What makes teenagers want to kill? A topic that has been discussed many times with arguments basing speculation on video games, lack of good parenting, bullying, depression, mental illness, along with many other reasons. The most recent case of an attempted mass shooting or bombing may open a bit of insight into what these teenagers are thinking.
On December 27, 2011 two high school boys were arrested for allegedly planning to bomb Roy High School in Roy, Utah. The boys in question are 18 year-old Dallin Morgan (pictured) and his 16 year-old accomplice. The two boys planned to set off bombs within the school after a scheduled assembly. The bombing plot was later foiled when one of the boys sent warning text messages to a friend who later showed them to the police. According to court records, messages began with, “If I tell you one day to not go to school, make sure you and (name removed) are not there.” Later texts then stated, “I get the feeling you know what I’m planning. Explosives, airport, airplane.” Further explaining, “We ain’t gonna crash it, we’re just gonna kill and fly out to a country that won’t send us back to the U.S.” Police report the boys had trained and preplanned the entire bombing plot for months going as far as gathering blueprints of the school and spending hours online learning how to fly an airplane in order to escape. Chief Greg Whinham of Roy Police Department states, “One of the suspects was fascinated with the Columbine massacre and even drove to Columbine High School in Denver, Colorado to interview the principle last year about the shootings.” Roughly, an eight hour drive one way. They met on December 12th and the teen told the principle that he was doing research for a story for the school newspaper. When questioned by police officers, the suspects’ stated that they were inspired by the Columbine massacre but were then offended when compared to them stating, “those killers only completed one percent of their plan.” Police added that the 16 year-old had previously made a pipe bomb using gun powder and rocket fuel.
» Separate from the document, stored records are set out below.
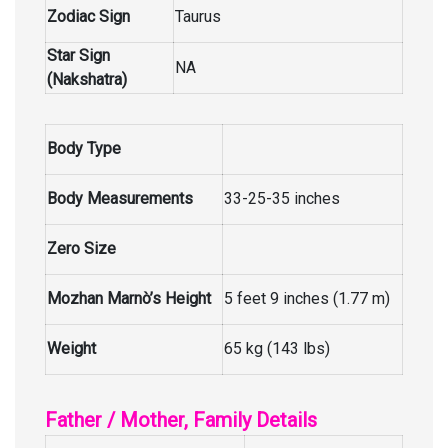
Zodiac Sign
Taurus
Star Sign
NA
(Nakshatra)
Body Type
Body Measurements
33-25-35 inches
Zero Size
Mozhan Marnò’s Height
5 feet 9 inches (1.77 m)
Weight
65 kg (143 lbs)
Father / Mother, Family Details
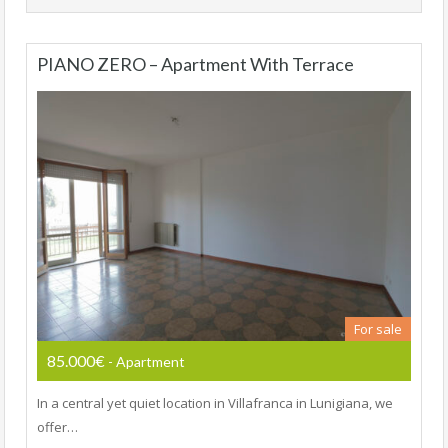
PIANO ZERO – Apartment With Terrace
For sale
85.000€
- Apartment
In a central yet quiet location in Villafranca in Lunigiana, we
offer…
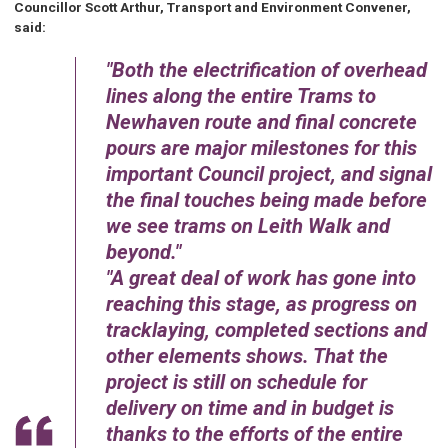
Councillor Scott Arthur, Transport and Environment Convener,
said:
Both the electrification of overhead
lines along the entire Trams to
Newhaven route and final concrete
pours are major milestones for this
important Council project, and signal
the final touches being made before
we see trams on Leith Walk and
beyond.
A great deal of work has gone into
reaching this stage, as progress on
tracklaying, completed sections and
other elements shows. That the
project is still on schedule for
delivery on time and in budget is
thanks to the efforts of the entire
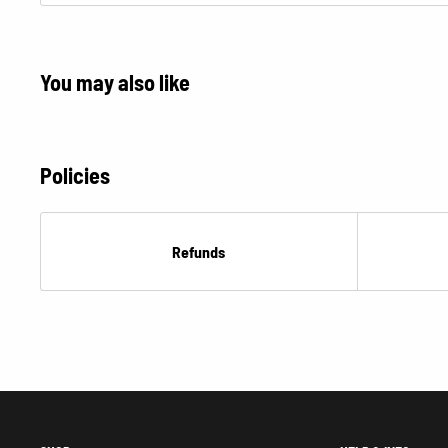
You may also like
Policies
Refunds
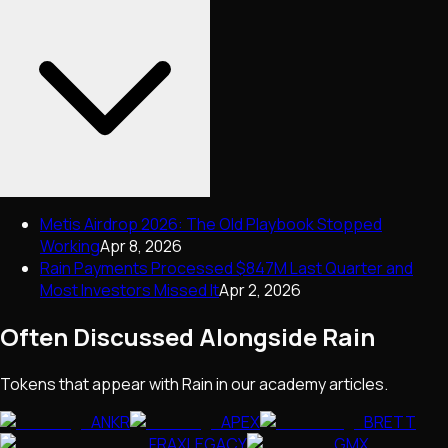
Metis Airdrop 2026: The Old Playbook Stopped
Working
Apr 8, 2026
Rain Payments Processed $847M Last Quarter and
Most Investors Missed It
Apr 2, 2026
Often Discussed Alongside
Rain
Tokens that appear with
Rain
in our academy articles.
ANKR
APEX
BRETT
FRAXLEGACY
GMX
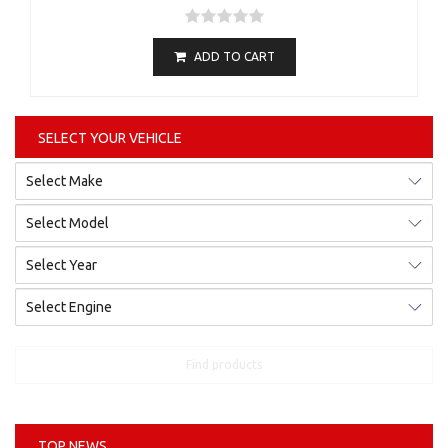
ADD TO CART
SELECT YOUR VEHICLE
Find products
TOP NEWS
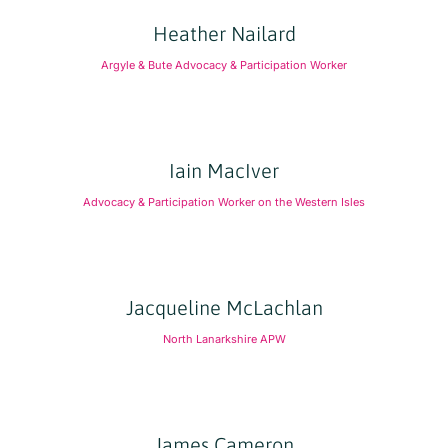
Heather Nailard
Argyle & Bute Advocacy & Participation Worker
Iain MacIver
Advocacy & Participation Worker on the Western Isles
Jacqueline McLachlan
North Lanarkshire APW
James Cameron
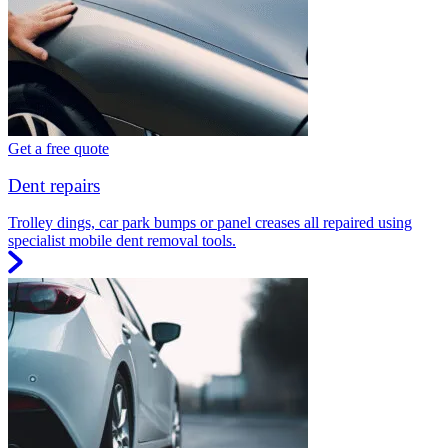
Get a free quote
Dent repairs
Trolley dings, car park bumps or panel creases all repaired using
specialist mobile dent removal tools.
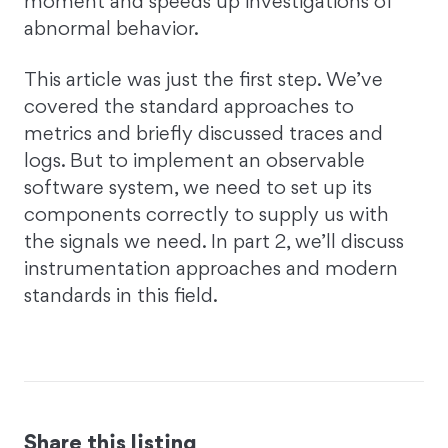
moment and speeds up investigations of
abnormal behavior.
This article was just the first step. We’ve
covered the standard approaches to
metrics and briefly discussed traces and
logs. But to implement an observable
software system, we need to set up its
components correctly to supply us with
the signals we need. In part 2, we’ll discuss
instrumentation approaches and modern
standards in this field.
Share this listing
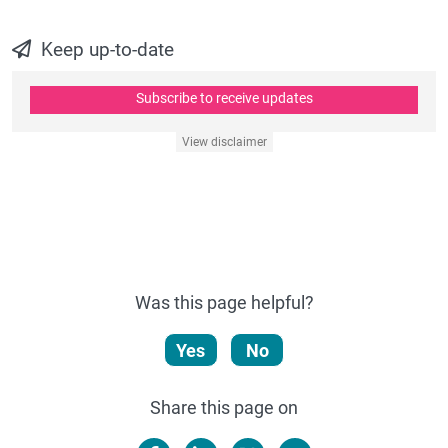
Keep up-to-date
Subscribe to receive updates
View disclaimer
Was this page helpful?
Yes
No
Share this page on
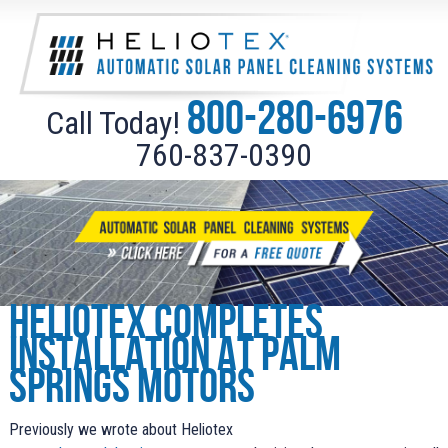
800-280-6976
Call Today!
760-837-0390
Heliotex completes
installation at Palm
Springs Motors
Previously we wrote about Heliotex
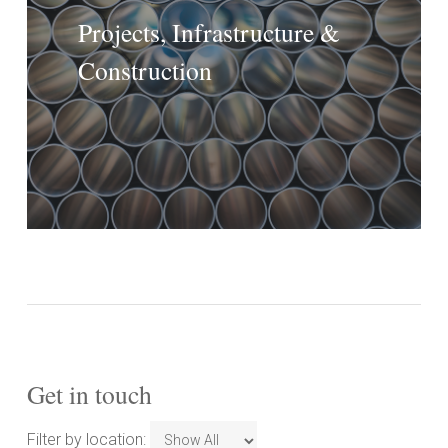
Projects, Infrastructure &
Construction
Get in touch
Filter
Filter by location:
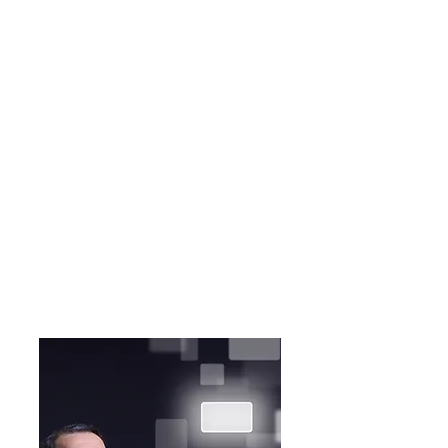
Recognize the ways
that unconscious bias
shows up for all of us
and the many forms it
can take.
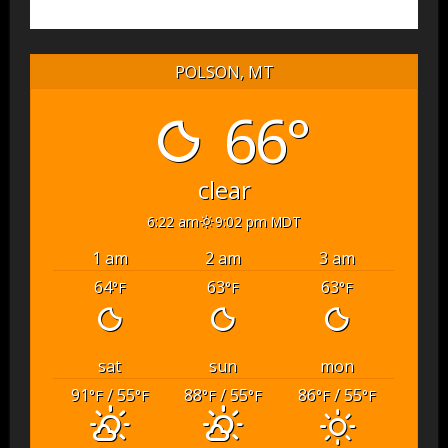
POLSON, MT
66°
clear
6:22 am
9:02 pm MDT
1 am
2 am
3 am
64
63
63
°F
°F
°F
sat
sun
mon
91
/ 55
88
/ 55
86
/ 55
°F
°F
°F
°F
°F
°F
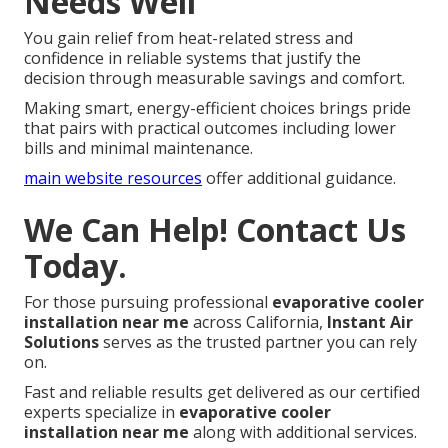
Needs Well
You gain relief from heat-related stress and
confidence in reliable systems that justify the
decision through measurable savings and comfort.
Making smart, energy-efficient choices brings pride
that pairs with practical outcomes including lower
bills and minimal maintenance.
main website resources
offer additional guidance.
We Can Help! Contact Us
Today.
For those pursuing professional
evaporative cooler
installation near me
across California,
Instant Air
Solutions
serves as the trusted partner you can rely
on.
Fast and reliable results get delivered as our certified
experts specialize in
evaporative cooler
installation near me
along with additional services.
This story aims close to heart because I was a second grade student in the Columbine area when the shootings happened on April 20, 1999. As a former resident of Columbine Valley, Colorado, I find it disheartening that any young people would be so fascinated with the massacre that they would want to copy cat it. People all over the world watched the news and were amazed at the lengths that Eric Harris and Dylan Klebold went to carry out their plan. It seems that this inhumane plan in Utah was alarmingly similar and yet, something oddly humane jumps out at me; in both cases, at least one perpetrator showed compassion by safe guarding friends in the midst of an uncompassionate act. Does this mean the conspirators were not beyond hope?
In the aftermath of Columbine, it was found that bullying was prevalent in the high school’s culture and that Eric and Dylan had felt themselves victims of bullying. Did these two Utah boys fit that same pattern? I believe that this points to the responsibility of law enforcement and school systems to work hand in hand to promote zero tolerance of bullying in the schools as well as in our communities. Perhaps sufficient education that deters bullying might prevent bully related alienation and therefore could deter future school massive violence.